Architecture Diagrams¶
This page presents various architecture diagrams of the DocuSnap-Backend system, helping readers understand the system design and component relationships from different perspectives.
Overall Architecture Diagram¶
The following diagram shows the overall architecture of DocuSnap-Backend, including the three-layer architecture (Backend Server, OCR Server, LLM Provider) and the main data flows.
Diagram Explanation:
- Client Layer:
- Shows different types of clients interacting with the system
-
Communicates with the backend server via encrypted REST API
-
Backend Server Layer:
- The core component of the system, based on Flask framework
- Contains multiple functional modules such as task processing, security encryption, caching, etc.
-
Manages communication with OCR server and LLM provider
-
OCR Server Layer:
- Independent OCR processing service, based on CnOCR
-
Responsible for image text recognition
-
LLM Provider Layer:
- External LLM service (Zhipu AI)
-
Provides text analysis and information extraction capabilities
-
Data Flow:
- Arrows indicate the direction of data flow
- Shows the complete path of request processing
This architecture diagram clearly shows the layered structure and component relationships of the system, helping to understand the overall design and working principles of the system.
Core Modules Relationship Diagram¶
The following diagram shows the relationships and interactions between the five core modules of the DocuSnap-Backend system.
Diagram Explanation:
- Task Processing Module:
- Located at the center of the system, coordinating the work of other modules
- Manages task queues and worker threads
-
Interacts with all other modules
-
OCR Processing Module:
- Responsible for image processing and OCR service calls
-
Interacts with the Task Processing Module and LLM Processing Module
-
LLM Processing Module:
- Responsible for prompt construction and LLM API calls
-
Processes OCR results, generates structured output
-
Security & Encryption Module:
- Provides end-to-end encryption and request validation
-
Protects communication security with clients
-
Cache & Persistence Module:
- Manages storage of task status and results
- Provides cache query and cleanup functions
The connections between modules represent their dependencies and data flows, with different colors distinguishing the functional scope of different modules.
Data Flow Diagram¶
The following diagram shows the complete process of data processing in the DocuSnap-Backend system, from client request to response.
Diagram Explanation:
- Request Processing Phase:
- Client sends encrypted request
- System decrypts and validates
-
Checks task status, decides whether to create a new task
-
Task Processing Phase:
- Task enters the queue
- Worker thread retrieves task
-
Selects processing strategy based on task type
-
OCR Processing Phase:
- Sends images to OCR service
- Processes multiple images in parallel
-
Merges OCR results
-
LLM Processing Phase:
- Builds prompts suitable for task type
- Calls LLM API
-
Parses LLM response
-
Result Processing Phase:
- Stores processing results
- Encrypts response data
- Returns results to client
The numbers in the data flow diagram indicate the sequence of processing steps, helping to understand the system's workflow and data transformation process.

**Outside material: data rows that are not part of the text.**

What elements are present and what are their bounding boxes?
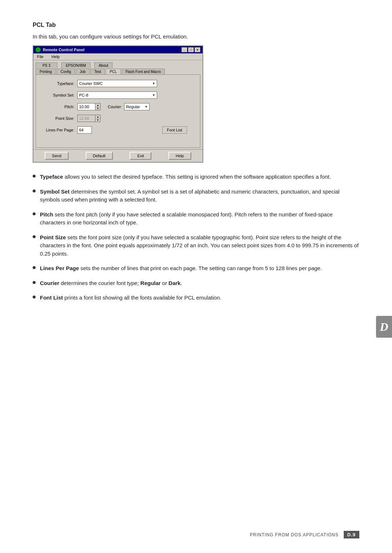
bullet-text-symbol-set: Symbol Set determines the symbol set. A …	[40, 188, 359, 204]
pitch-input[interactable]: 10.00	[77, 103, 95, 110]
lines-per-page-value: 64	[79, 128, 83, 132]
bullet-dot	[33, 190, 36, 192]
bullet-dot	[33, 212, 36, 215]
send-button[interactable]: Send	[45, 152, 69, 160]
menu-bar: File Help	[33, 53, 203, 60]
point-size-spinner[interactable]: 12.00 ▲ ▼	[77, 115, 101, 122]
tab-ps3[interactable]: PS 3	[36, 62, 57, 68]
symbol-set-dropdown-arrow[interactable]: ▼	[152, 93, 155, 97]
default-button[interactable]: Default	[86, 152, 113, 160]
courier-select[interactable]: Regular ▼	[124, 103, 150, 110]
typeface-value: Courier SWC	[79, 81, 103, 86]
point-size-label: Point Size:	[42, 116, 74, 121]
pitch-row: Pitch: 10.00 ▲ ▼ Courier: Regular ▼	[42, 103, 194, 110]
intro-paragraph: In this tab, you can configure various s…	[33, 33, 359, 40]
tab-flash-font-macro[interactable]: Flash Font and Macro	[122, 69, 165, 74]
footer-page-badge: D.9	[344, 531, 359, 538]
point-size-down-arrow[interactable]: ▼	[95, 119, 100, 122]
footer-label: Printing From DOS Applications	[250, 532, 338, 537]
typeface-dropdown-arrow[interactable]: ▼	[152, 82, 155, 85]
courier-label: Courier:	[108, 105, 122, 109]
tab-job[interactable]: Job	[76, 69, 90, 74]
help-button[interactable]: Help	[168, 152, 191, 160]
lines-per-page-input[interactable]: 64	[77, 126, 92, 134]
menu-file[interactable]: File	[36, 54, 45, 59]
maximize-button[interactable]: □	[188, 47, 194, 52]
pitch-value: 10.00	[79, 105, 89, 109]
minimize-button[interactable]: _	[181, 47, 187, 52]
page-footer: Printing From DOS Applications D.9	[250, 531, 359, 538]
courier-section: Courier: Regular ▼	[108, 103, 150, 110]
exit-button[interactable]: Exit	[130, 152, 151, 160]
tab-epson-ibm[interactable]: EPSON/IBM	[61, 62, 90, 68]
list-item-symbol-set: Symbol Set determines the symbol set. A …	[33, 188, 359, 204]
list-item-pitch: Pitch sets the font pitch (only if you h…	[33, 211, 359, 227]
font-list-button[interactable]: Font List	[162, 126, 187, 134]
menu-help[interactable]: Help	[50, 54, 61, 59]
typeface-select[interactable]: Courier SWC ▼	[77, 80, 157, 87]
typeface-label: Typeface:	[42, 81, 74, 86]
bullet-dot	[33, 175, 36, 178]
courier-dropdown-arrow[interactable]: ▼	[144, 105, 148, 109]
symbol-set-row: Symbol Set: PC-8 ▼	[42, 92, 194, 99]
window-footer: Send Default Exit Help	[33, 149, 203, 162]
remote-control-panel-window: Remote Control Panel _ □ × File Help PS …	[33, 45, 203, 163]
list-item-font-list: Font List prints a font list showing all…	[33, 294, 359, 302]
list-item-typeface: Typeface allows you to select the desire…	[33, 173, 359, 181]
tab-test[interactable]: Test	[90, 69, 105, 74]
section-title: PCL Tab	[33, 22, 359, 28]
bullet-text-courier: Courier determines the courier font type…	[40, 279, 182, 288]
pitch-down-arrow[interactable]: ▼	[95, 107, 100, 110]
tab-about[interactable]: About	[94, 62, 113, 68]
close-button[interactable]: ×	[195, 47, 200, 52]
bullet-text-typeface: Typeface allows you to select the desire…	[40, 173, 331, 181]
lines-per-page-row: Lines Per Page: 64 Font List	[42, 126, 194, 134]
list-item-courier: Courier determines the courier font type…	[33, 279, 359, 288]
point-size-spin-arrows[interactable]: ▲ ▼	[95, 115, 101, 122]
pitch-spinner[interactable]: 10.00 ▲ ▼	[77, 103, 101, 110]
point-size-value: 12.00	[79, 116, 89, 121]
bullet-text-pitch: Pitch sets the font pitch (only if you h…	[40, 211, 359, 227]
typeface-row: Typeface: Courier SWC ▼	[42, 80, 194, 87]
list-item-point-size: Point Size sets the font point size (onl…	[33, 233, 359, 258]
bullet-text-lines-per-page: Lines Per Page sets the number of lines …	[40, 264, 322, 273]
symbol-set-label: Symbol Set:	[42, 93, 74, 97]
bullet-dot	[33, 281, 36, 284]
bullet-dot	[33, 235, 36, 238]
bullet-text-point-size: Point Size sets the font point size (onl…	[40, 233, 359, 258]
symbol-set-value: PC-8	[79, 93, 88, 97]
window-controls[interactable]: _ □ ×	[181, 47, 200, 52]
bullet-list: Typeface allows you to select the desire…	[33, 173, 359, 302]
bullet-text-font-list: Font List prints a font list showing all…	[40, 294, 221, 302]
pitch-up-arrow[interactable]: ▲	[95, 103, 100, 107]
titlebar-left: Remote Control Panel	[36, 47, 85, 52]
window-title: Remote Control Panel	[43, 48, 85, 52]
courier-value: Regular	[126, 105, 140, 109]
point-size-row: Point Size: 12.00 ▲ ▼	[42, 115, 194, 122]
window-app-icon	[36, 47, 41, 52]
tab-pcl[interactable]: PCL	[106, 69, 121, 74]
sidebar-d-tab: D	[376, 316, 392, 338]
tab-config[interactable]: Config	[57, 69, 75, 74]
window-titlebar: Remote Control Panel _ □ ×	[33, 46, 203, 53]
lines-per-page-label: Lines Per Page:	[42, 128, 74, 132]
point-size-up-arrow[interactable]: ▲	[95, 115, 100, 119]
symbol-set-select[interactable]: PC-8 ▼	[77, 92, 157, 99]
bullet-dot	[33, 266, 36, 269]
pitch-spin-arrows[interactable]: ▲ ▼	[95, 103, 101, 110]
tab-printing[interactable]: Printing	[36, 69, 56, 74]
list-item-lines-per-page: Lines Per Page sets the number of lines …	[33, 264, 359, 273]
pitch-label: Pitch:	[42, 105, 74, 109]
point-size-input[interactable]: 12.00	[77, 115, 95, 122]
sidebar-d-letter: D	[380, 320, 388, 334]
bullet-dot	[33, 296, 36, 298]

Deployment Architecture Diagram¶
The following diagram shows the deployment architecture of the DocuSnap-Backend system in a production environment.
Diagram Explanation:
- Frontend Deployment:
- Web clients and mobile clients
-
Communicates with backend via HTTPS
-
Load Balancing Layer:
- Nginx reverse proxy
-
Distributes requests to multiple application instances
-
Application Service Layer:
- Multiple Flask application instances
-
Uses Gunicorn as WSGI server
-
OCR Service Layer:
- Independent OCR service instances
-
Can be horizontally scaled
-
Data Storage Layer:
- SQLite database for caching
-
File storage for temporary data
-
External Service Layer:
- Zhipu AI LLM service
- Other potential external services
The deployment architecture diagram shows the distribution and connection of system components in physical or virtual environments, helping to understand the system's deployment structure and scaling strategy.
Architecture Diagram Design Notes¶
All architecture diagrams were created using GraphViz tools, following these design principles:
- Clear Hierarchical Structure: Using layered layouts to clearly show system component relationships
- Consistent Visual Style: Using unified colors and shapes to identify different types of components
- Detailed Annotations: Adding appropriate labels and notes to explain diagram content
- Separation of Concerns: Different diagrams focus on different aspects of the system, providing a comprehensive perspective
Together, these architecture diagrams provide a comprehensive view of the DocuSnap-Backend system design, helping readers understand the system architecture and working principles from different angles.